If an image is purely intended for decoration, it is recommended you append that image using CSS. This is much easier with CSS3 since you can add pseudo-elements with ::before and ::after and style them entirely. An alternative suggested by the W3C is to provide an alt text that consists solely of an empty string: alt="". If you absolutely must include decorative images as an img tag, this is the way to do it. It is also noteworthy to mention that providing no alt text at all will simply read out the image’s URL to the user, which is very very undesirably, but can help if you want only to inform users that an image is there, like if you describe an image in the following paragraph or something.

Articles → Accessibility
Footnotes

[1]: HTML stands for HyperText Markup Language. It got that name because it is a markup language made up of hypertext - a form of rich text with hyperlinks in it.

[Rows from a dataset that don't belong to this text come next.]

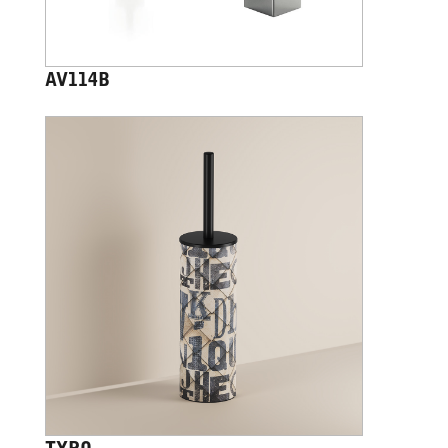
AV114B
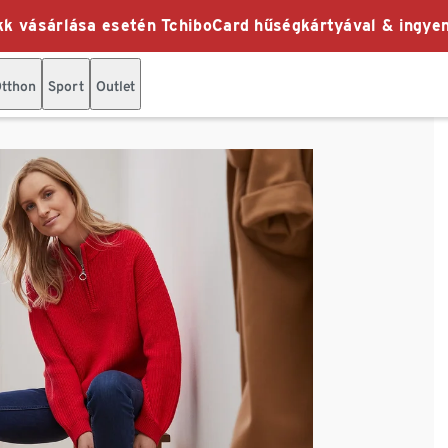
k vásárlása esetén TchiboCard hűségkártyával & ingyen
tthon
Sport
Outlet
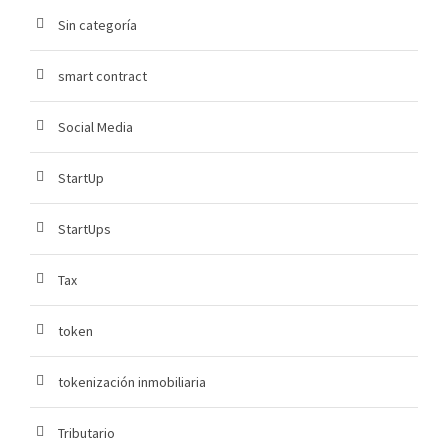
Sin categoría
smart contract
Social Media
StartUp
StartUps
Tax
token
tokenización inmobiliaria
Tributario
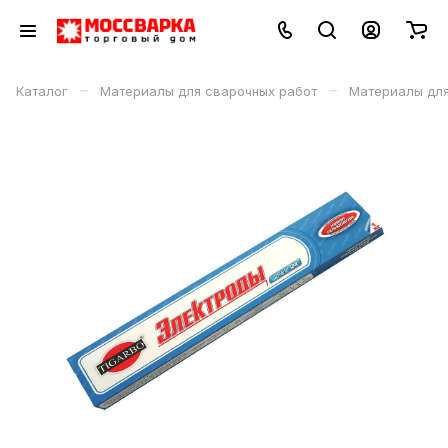
–
–
Каталог
Материалы для сварочных работ
Материалы дл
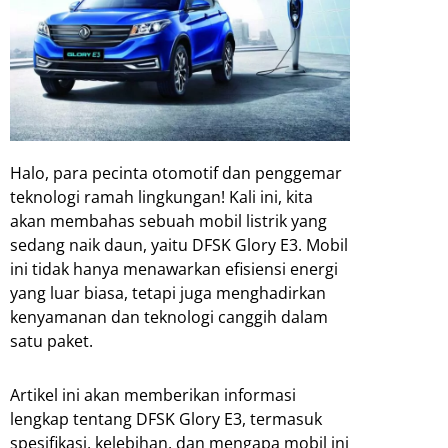
Halo, para pecinta otomotif dan penggemar
teknologi ramah lingkungan! Kali ini, kita
akan membahas sebuah mobil listrik yang
sedang naik daun, yaitu DFSK Glory E3. Mobil
ini tidak hanya menawarkan efisiensi energi
yang luar biasa, tetapi juga menghadirkan
kenyamanan dan teknologi canggih dalam
satu paket.
Artikel ini akan memberikan informasi
lengkap tentang DFSK Glory E3, termasuk
spesifikasi, kelebihan, dan mengapa mobil ini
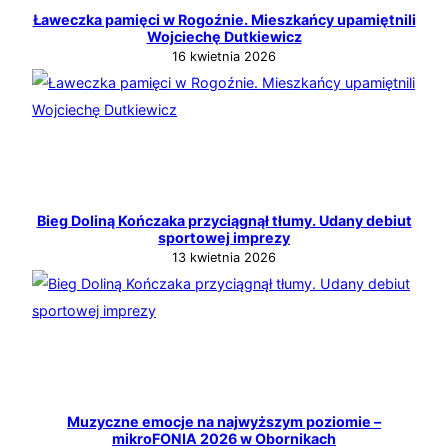
Ławeczka pamięci w Rogoźnie. Mieszkańcy upamiętnili
Wojciechę Dutkiewicz
16 kwietnia 2026
Bieg Doliną Kończaka przyciągnął tłumy. Udany debiut
sportowej imprezy
13 kwietnia 2026
Muzyczne emocje na najwyższym poziomie –
mikroFONIA 2026 w Obornikach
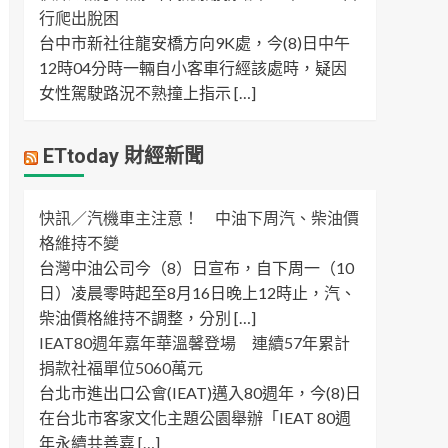
行爬出脫困
台中市新社往龍安橋方向9K處，今(8)日中午
12時04分時一輛自小客車行經該處時，疑因
女性駕駛路況不熟撞上指示 […]
ETtoday 財經新聞
快訊／汽機車主注意！ 中油下周汽、柴油價
格維持不變
台灣中油公司今（8）日宣布，自下周一（10
日）凌晨零時起至8月16日晚上12時止，汽、
柴油價格維持不調整，分別 […]
IEAT80週年嘉年華溫馨登場 連續57年累計
捐款社福單位5060萬元
台北市進出口公會(IEAT)邁入80週年，今(8)日
在台北市客家文化主題公園舉辦「IEAT 80週
年永續共善嘉 […]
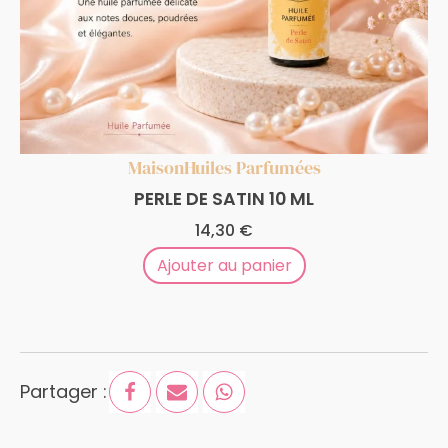
Maison
Huiles Parfumées
PERLE DE SATIN 10 ML
14,30
€
Ajouter au panier
Partager :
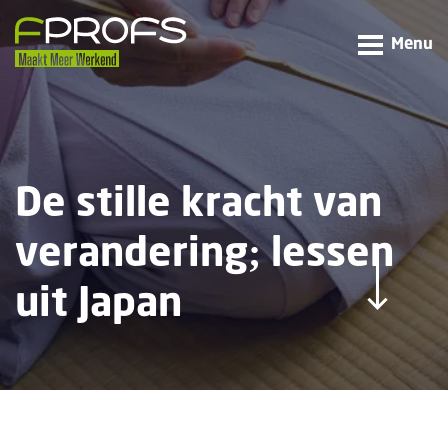
Menu
De stille kracht van
verandering; lessen
uit Japan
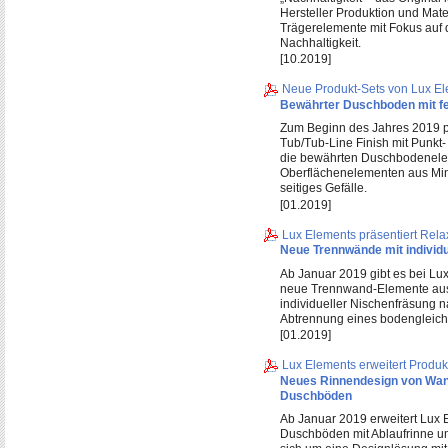
Hersteller Produktion und Mat
Trägerelemente mit Fokus auf
Nachhaltigkeit.
[10.2019]
Neue Produkt-Sets von Lux El
Bewährter Duschboden mit f
Zum Beginn des Jahres 2019 pr
Tub/Tub-Line Finish mit Punkt
die bewährten Duschbodenele
Oberflächenelementen aus Mine
seitiges Gefälle.
[01.2019]
Lux Elements präsentiert Rel
Neue Trennwände mit individ
Ab Januar 2019 gibt es bei Lu
neue Trennwand-Elemente aus 
individueller Nischenfräsung 
Abtrennung eines bodengleich
[01.2019]
Lux Elements erweitert Produ
Neues Rinnendesign von Wand
Duschböden
Ab Januar 2019 erweitert Lux 
Duschböden mit Ablaufrinne um 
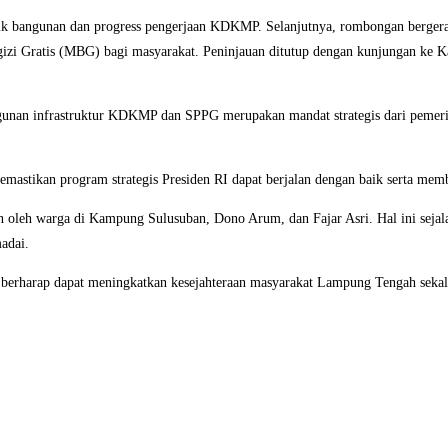
 bangunan dan progress pengerjaan KDKMP. Selanjutnya, rombongan bergerak k
rgizi Gratis (MBG) bagi masyarakat. Peninjauan ditutup dengan kunjungan
an infrastruktur KDKMP dan SPPG merupakan mandat strategis dari pemerint
an program strategis Presiden RI dapat berjalan dengan baik serta memberi 
an oleh warga di Kampung Sulusuban, Dono Arum, dan Fajar Asri. Hal ini seja
adai.
erharap dapat meningkatkan kesejahteraan masyarakat Lampung Tengah sekalig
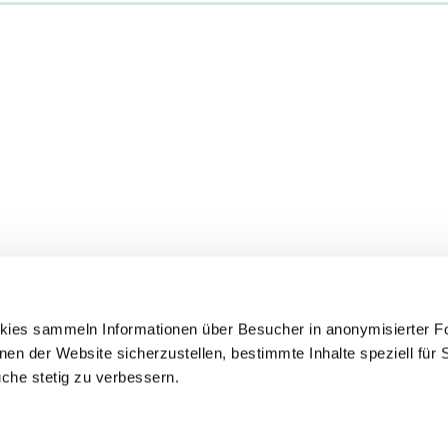
kies sammeln Informationen über Besucher in anonymisierter Fo
en der Website sicherzustellen, bestimmte Inhalte speziell für 
che stetig zu verbessern.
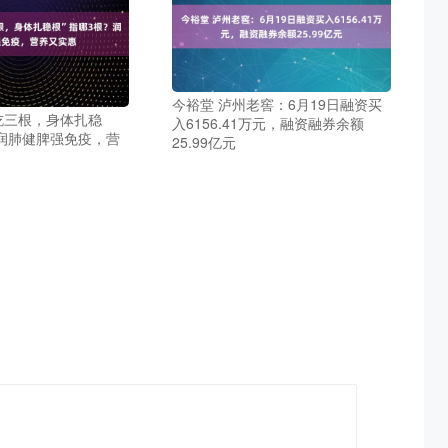
今裕堂 泸州老窖：6月19日融资买
秋吃三根，身体扎稳
入6156.41万元，融资融券余额
？润肺健脾强免疫，营
25.99亿元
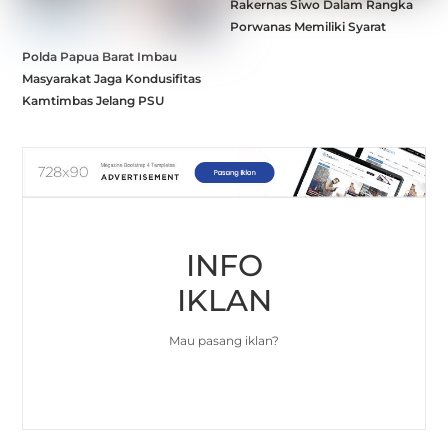
Rakernas Siwo Dalam Rangka
Porwanas Memiliki Syarat
Polda Papua Barat Imbau
Masyarakat Jaga Kondusifitas
Kamtimbas Jelang PSU
INFO
IKLAN
Mau pasang iklan?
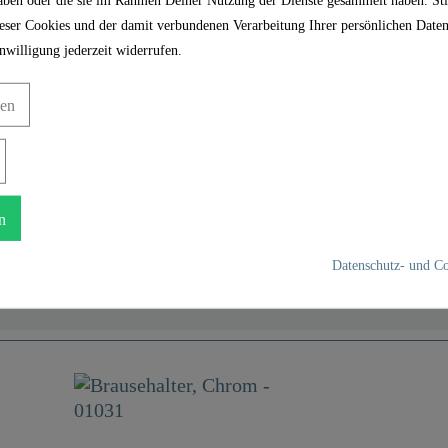
ser Cookies und der damit verbundenen Verarbeitung Ihrer persönlichen Daten
nwilligung jederzeit widerrufen.
gen
n
Datenschutz- und Co
Kunststoff ABS
Chrom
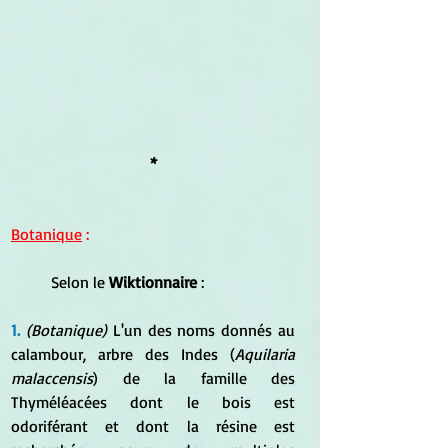
*
Botanique
 :
	Selon le
 Wiktionnaire
 :
1. 
(Botanique)
 L'un des noms donnés au 
calambour, arbre des Indes (
Aquilaria 
malaccensis
) de la famille des 
Thyméléacées dont le bois est 
odoriférant et dont la résine est 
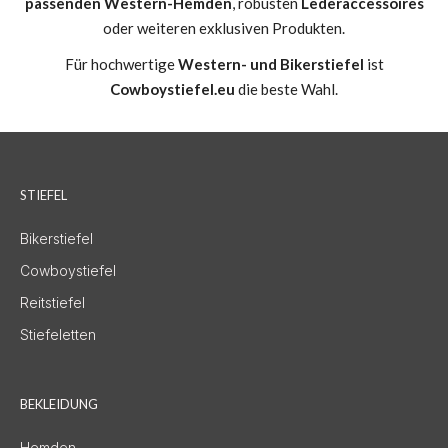
passenden Western-Hemden
, robusten
Lederaccessoires
oder weiteren exklusiven Produkten.
Für hochwertige
Western- und Bikerstiefel
ist
Cowboystiefel.eu
die beste Wahl.
STIEFEL
Bikerstiefel
Cowboystiefel
Reitstiefel
Stiefeletten
BEKLEIDUNG
Hemden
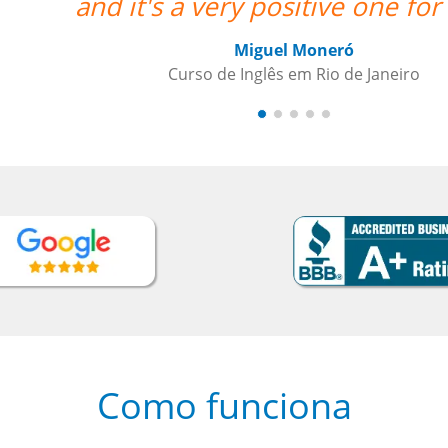
Como funciona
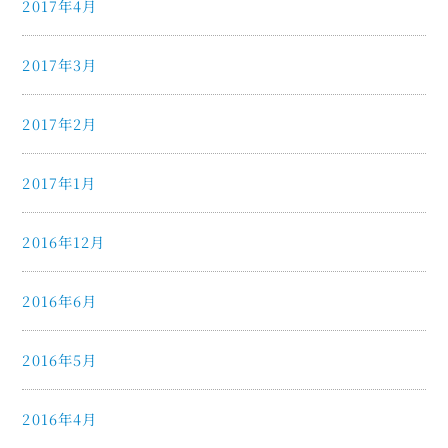
2017年4月
2017年3月
2017年2月
2017年1月
2016年12月
2016年6月
2016年5月
2016年4月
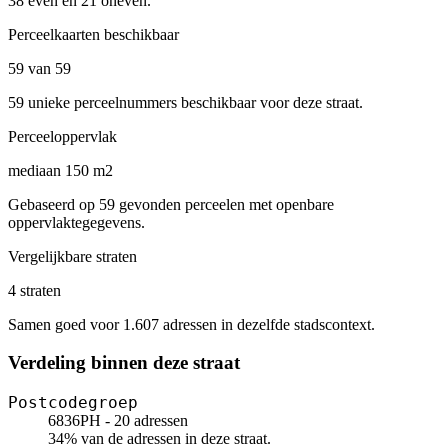
38 even en 21 oneven.
Perceelkaarten beschikbaar
59 van 59
59 unieke perceelnummers beschikbaar voor deze straat.
Perceeloppervlak
mediaan 150 m2
Gebaseerd op 59 gevonden perceelen met openbare
oppervlaktegegevens.
Vergelijkbare straten
4 straten
Samen goed voor 1.607 adressen in dezelfde stadscontext.
Verdeling binnen deze straat
Postcodegroep
6836PH - 20 adressen
34% van de adressen in deze straat.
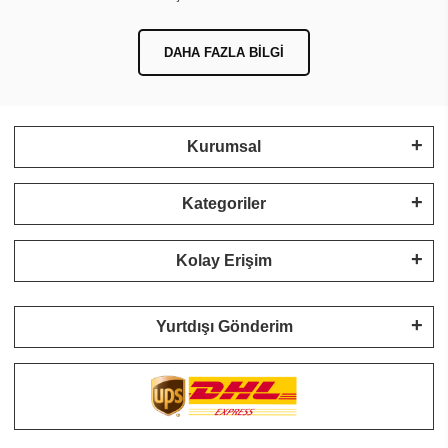
DAHA FAZLA BILGI
Kurumsal
Kategoriler
Kolay Erişim
Yurtdışı Gönderim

A hyperlink, as you may be aware, is a link to another document embedded immediately within the text itself.

[2]: The most popular screen reader is JAWS, but you may be more familiar with a screen reader that is installed on your phone by default (VoiceOver for iOS, TalkBack for Android) or the one provided by Windows (Narrator.) Yes, Microsoft Sam was a byproduct of Microsoft making their computers more accessible for the visually impaired.

[3]: This is why tab cycles through links and is also the reasoning for many other esoteric keyboard shortcuts you may be familiar with, just so you know. a screen reader user does not have the luxury of picking out individual hyperlinks simply by seeking for them in the midst of a mess of text because it has to read each individual word aloud.

[4]: This basically led into the Browser Wars, wherein the most popular web browsers would implement features and attributes to gain dominance and superiority over their competition while trying to implement the attributes of the other browsers in the exact same way to not "fall behind". The scope of the Browser Wars is far too extensive for this article and is relegated to this footnote.

[5]: Cascading StyleSheets. CSS is assigned with the HTML link tag using the "stylesheet" relation, which is an acceptable method of including external information in an HTML document.

[6]: To explain, every single hyperlink in the content of a TV Tropes page includes the entire relative hyperlink location in the title attribute. While title attribute exposition tends to be inconsistent among web browsers, most desktop browsers will display the title text on mouseover, mobile browsers tend to display title text when long pressing the target, and screen readers will read the title text immediately after the internal text or alt attribute text (which are all methods I think are agreeable for exposing title text.) In effect, this means that every hyperlink in a TV Tropes page will read out like "Human Popsicle Slash Pmwiki Slash Pmwiki Dot PHP Slash Main Slash Humanpopsicle." In my opinion, a more acceptable form of title text for hyperlinks on TV Tropes would be to simply display the namespace and article title, e.g. title="Main/HumanPopsicle", or much better, "Main - Human Popsicle" such that screen readers don’t try to say the whole article as one word (which is especially problematic for articles with names like People Sit On Chairs.)

[7]: You could also include the unicode symbol for an inverted triangle or downwards arrow, but that does not properly convey what the image is intended for, simply what the image is.